Titration experiments with purified human holo-b5, apo-b5, and cytochrome c showed that the stimulatory effect of b5 on 17,20-lyase activity is not mediated by electron transfer from b5 and suggest that b5 exerts an allosteric effect on the P450c17·OR complex. This proposed mechanism could explain three observations from other laboratories. First, b5 facilitates electron transfer from OR to P450 3A4 only when all three proteins are premixed before adding NADPH and substrate, but not when b5 is premixed with P450 3A4 and added to OR, NADPH, and substrate in stop-flow experiments (24). These data suggested that the stimulatory action of b5 on testosterone 6beta -hydroxylation by P450 3A4 was an allosteric effect and was not mediated by an action of b5 as an alternate electron donor (24). Second, b5 is a more potent stimulator of 17,20-lyase activity when the abundance of OR is low, and this stimulation is quite sensitive to small changes in these low amounts of OR (10). Our results corroborate these studies and suggest that b5 interacts primarily with the P450c17·OR complex and not with P450c17 alone. Third, the redox-active core 1 segment of porcine b5 alone cannot augment the 17,20-lyase activity of human P450c17 (43), consistent with our findings that electron transfer from human b5 is not required to stimulate 17,20-lyase activity.

Three conclusions about human physiology emerge from our analysis of the kinetics of human P450c17. First, human androgen biosynthesis proceeds predominantly through the pathway 17alpha -hydroxypregnenolone right-arrow DHEA right-arrow androstenedione, rather than through the pathway 17alpha -hydroxypregnenolone right-arrow 17alpha -hydroxyprogesterone right-arrow androstenedione. The pathway via DHEA predominates because the apparent Km for Delta 4 17alpha -hydroxyprogesterone is about 10-fold higher and its Vmax is one-tenth as fast as the corresponding values for Delta 5 17alpha -hydroxypregnenolone. Thus, the catalytic efficiency Vmax/Km for the 17,20-lyase reaction is nearly 100-fold greater for Delta 5 17alpha -hydroxypregnenolone than for Delta 4 17alpha -hydroxyprogesterone. Second, significant androgen biosynthesis via the Delta 4 pathway can only occur in the presence of very high Delta 4 17alpha -hydroxyprogesterone concentrations, as found in untreated patients with 21-hydroxylase deficiency (44). Third, considerable microsomal 17,20-lyase activity is found even in the complete absence of b5; therefore, b5 deficiency cannot cause a syndrome of complete 17,20-lyase deficiency (23) as has been suggested (45).

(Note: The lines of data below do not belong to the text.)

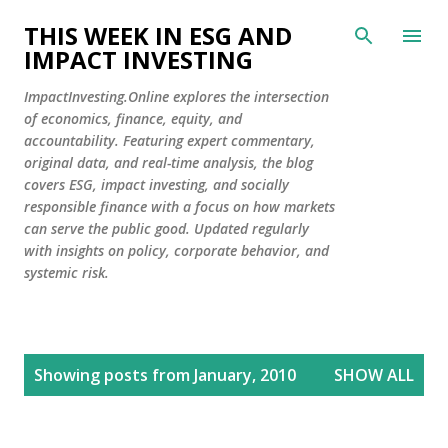
Skip to main content
THIS WEEK IN ESG AND
IMPACT INVESTING
ImpactInvesting.Online explores the intersection
of economics, finance, equity, and
accountability. Featuring expert commentary,
original data, and real-time analysis, the blog
covers ESG, impact investing, and socially
responsible finance with a focus on how markets
can serve the public good. Updated regularly
with insights on policy, corporate behavior, and
systemic risk.
P
Showing posts from January, 2010
SHOW ALL
o
s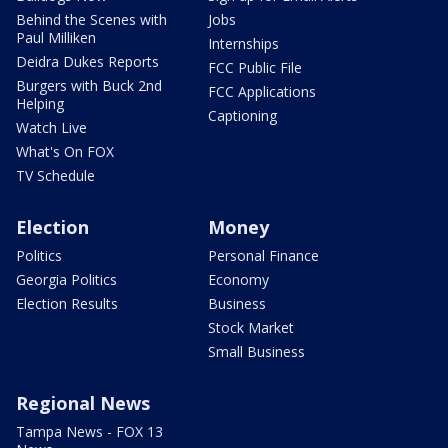
Behind the Scenes with
Jobs
Paul Milliken
Internships
Deidra Dukes Reports
FCC Public File
Burgers with Buck 2nd
FCC Applications
Helping
Captioning
Watch Live
What's On FOX
TV Schedule
Election
Money
Politics
Personal Finance
Georgia Politics
Economy
Election Results
Business
Stock Market
Small Business
Regional News
Tampa News - FOX 13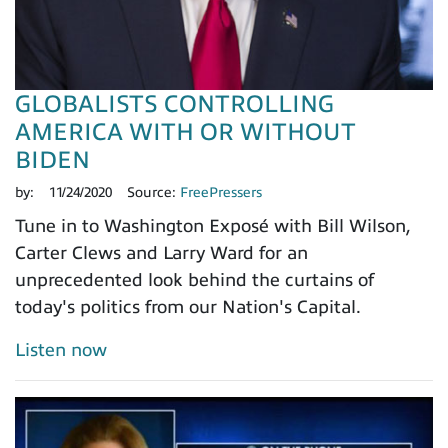
GLOBALISTS CONTROLLING
AMERICA WITH OR WITHOUT
BIDEN
by:
11/24/2020
Source:
FreePressers
Tune in to Washington Exposé with Bill Wilson,
Carter Clews and Larry Ward for an
unprecedented look behind the curtains of
today's politics from our Nation's Capital.
Listen now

The structural nature of the interaction of P450c17 with OR is not known, but the x-ray crystal structures of rat OR (46) and P450-BMP (47) provide useful clues. The redox-partner binding site for P450-BMP, a Type II (microsomal) P450, comprises the surface surrounding a depression in the "proximal" face of the protein that extends down to the face of the heme opposite the substrate-binding pocket (47, 48). This crevasse is lined on one side with positively charged residues from the J' and K helices (in P450-BMP, lysines 325, 328, and 331) which appear to participate in electrostatic pairing with negatively charged residues in OR. Molecular modeling shows that human P450c17 has a similarly located crevasse of positively charged residues that interact with redox partners (23). The electron-donating FMN moiety of rat OR also lies at the base of a concave cleft formed by the butterfly-shaped apposition of the FMN and FAD domains (46). However, the FMN domain joins the remainder of the protein via a disordered, flexible hinge that must flex about 90° for the FMN moiety to extend out from the concave cleft of OR (46) to approach the concave redox-partner binding site of P450c17 (23).

Because b5 normally participates in redox reactions such as methemoglobin reduction (49) and stearyl-CoA desaturation (50) and can serve as an alternate electron donor in some other P450 reactions (51), our demonstration that b5 serves a role as an allosteric facilitator of electron transfer from OR to P450c17 was unexpected. The binding of redox partners to P450c17 must transmit subtle changes to the substrate-binding pocket, as evidenced by the lower Km values for Delta 5 substrates in the presence of human OR (Table III) and by analogy to the altered regiospecificity of 1-methyl-4-phenyl-1,2,3,6-tetrahydropyridine oxygenation by P450 2D6 in the presence of OR (28). Furthermore, the oxidative scission of the C17-C20 bond of 17alpha -hydroxypregnenolone appears to impose much more stringent constraints on the active-site topology of P450c17 than does the 17alpha -hydroxylase reaction. Therefore, we propose that b5 optimizes the geometry of the P450c17·OR complex for the more sensitive 17,20-lyase reaction perhaps by forming a ternary complex (Fig. 7). The structural core 2 domain of b5 may be the region that stimulates 17,20-lyase activity, as core 2 adopts a similar conformation in the NMR structures of both isolated holo-b5 (52) and apo-b5 (53), whereas the heme-binding core 1 domain is disordered in apo-b5 (53). Furthermore, core 2 retains its overall topology during molecular dynamics simulations of apo-b5, while core 1 loses secondary structure and exhibits conformational mobility (54).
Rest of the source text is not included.